Tuesday, January 1, 2013

The Christmas Lilly


I have a close friend who has been going through chemotherapy for the last few months. For many years we have shared all the gory details of our lives with each other, and in doing so, have continued to grow closer and closer. Slowly building the sort of trust that money could never buy.

It hasn't always been plain sailing. For my part there have been times when I was lazy and selfish, not investing in the friendship nor giving back that which I had been so generously given. With any sort of relationship comes the burden of responsibility and expectation. At times I was found very much wanting. There was even a point, perhaps in my own arrogance, where I decided I didn't really need this friendship. My life was going so well  and I felt it was becoming too much work, I rationalised my lack of effort by blaming her expectations as being too much of a burden.

Funny how a few years later when my world came crashing down around my ears she was the first person I thought of, and the first person I reached out to. Such was her quality that in spite of my own abandonment and betrayal of such a precious gift, she was there for me, 100%

It's moments like these that are our greatest teachers. They teach you about yourself, and they teach you about others. Sometimes giving love feels very easy. It pours from your heart like waterfall over the face of a cliff. Other times though, you have to really work at it. You need to fill the bucket with water, and trek miles over barren desert in order to deliver the payload. Then you watch your small bucket of love evaporate into the sand like it was never even there. So you take the trek back across the desert to your heart, maybe try to find a bigger bucket,  and begin again.

The lesson I learnt, was that whether your love feels like a waterfall, or whether it feels like you are hauling buckets of water across the face of the Sahara desert, you need to understand it's not just about you. If you both value and honour the plant you are watering, you will do it, no matter how hard it feels inside.

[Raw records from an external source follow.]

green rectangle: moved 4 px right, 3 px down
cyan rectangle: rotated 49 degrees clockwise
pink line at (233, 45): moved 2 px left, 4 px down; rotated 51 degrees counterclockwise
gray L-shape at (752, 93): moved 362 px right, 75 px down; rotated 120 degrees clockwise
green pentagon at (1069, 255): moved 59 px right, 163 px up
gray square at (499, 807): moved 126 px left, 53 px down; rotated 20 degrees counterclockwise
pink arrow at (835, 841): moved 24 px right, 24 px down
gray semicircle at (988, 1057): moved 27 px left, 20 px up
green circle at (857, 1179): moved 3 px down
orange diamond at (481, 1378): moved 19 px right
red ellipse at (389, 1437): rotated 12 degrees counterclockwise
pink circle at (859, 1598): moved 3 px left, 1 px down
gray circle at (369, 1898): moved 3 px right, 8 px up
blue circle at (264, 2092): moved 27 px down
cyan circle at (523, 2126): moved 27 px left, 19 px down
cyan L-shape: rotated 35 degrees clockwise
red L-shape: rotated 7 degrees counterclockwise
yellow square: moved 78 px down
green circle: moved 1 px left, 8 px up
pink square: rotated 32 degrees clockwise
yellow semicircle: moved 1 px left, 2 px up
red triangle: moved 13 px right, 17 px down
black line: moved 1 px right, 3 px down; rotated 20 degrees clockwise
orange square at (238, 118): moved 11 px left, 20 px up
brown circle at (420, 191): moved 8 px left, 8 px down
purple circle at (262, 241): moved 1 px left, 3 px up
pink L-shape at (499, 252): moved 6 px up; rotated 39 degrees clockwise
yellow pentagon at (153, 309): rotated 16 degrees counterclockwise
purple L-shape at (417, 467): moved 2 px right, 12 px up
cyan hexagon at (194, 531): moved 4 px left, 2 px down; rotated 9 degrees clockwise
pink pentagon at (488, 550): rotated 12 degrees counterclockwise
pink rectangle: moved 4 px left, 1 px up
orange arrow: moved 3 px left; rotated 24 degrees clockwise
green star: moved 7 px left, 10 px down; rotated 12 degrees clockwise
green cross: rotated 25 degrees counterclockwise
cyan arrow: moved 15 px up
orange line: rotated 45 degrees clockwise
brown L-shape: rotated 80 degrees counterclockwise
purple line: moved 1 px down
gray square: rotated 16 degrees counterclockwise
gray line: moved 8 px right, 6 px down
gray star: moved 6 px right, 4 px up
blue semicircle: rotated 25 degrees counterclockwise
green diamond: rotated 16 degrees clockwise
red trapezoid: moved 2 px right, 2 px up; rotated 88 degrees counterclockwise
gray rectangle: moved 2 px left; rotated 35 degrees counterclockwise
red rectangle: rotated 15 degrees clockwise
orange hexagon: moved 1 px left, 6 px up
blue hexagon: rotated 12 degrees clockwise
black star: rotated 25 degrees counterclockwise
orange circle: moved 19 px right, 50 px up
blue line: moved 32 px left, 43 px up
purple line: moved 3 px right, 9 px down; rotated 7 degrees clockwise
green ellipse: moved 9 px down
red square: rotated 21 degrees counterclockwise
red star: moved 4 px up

I have a Christmas Lilly growing at the front of my house. It is shielded from the rain, so unless I water it regularly, it will die of thirst. It was given to me by my mum and step-dad a few years ago, at a time when I had re-established a fragile relationship with them. That relationship exists no more and I will only say I am very much at peace with this: Wisdom is knowing when things are beyond your control. However, the year after I was given the Lilly it flowered, and then over the winter months it died. I was not sure if it was negligence on my part or the harsh conditions that killed it, but either way I pulled it from the earth and thought I would never see it again. But in spring small Christmas lilies started to grow from the otherwise barren ground. I was so surprised that I watered them with great enthusiasm and the following Christmas they flowered again, even more beautiful than the year before. 

It is quite an effort to keep the Lilly from dying over the summer months. The ground dries and turns to dust very quickly. But it really means something to me. Keeping this plant alive has become deeply symbolic: To let go of bitterness from my own heart; to remember and honour love that was once given; and to look towards the future with belief that love will rise again if you tend to it diligently.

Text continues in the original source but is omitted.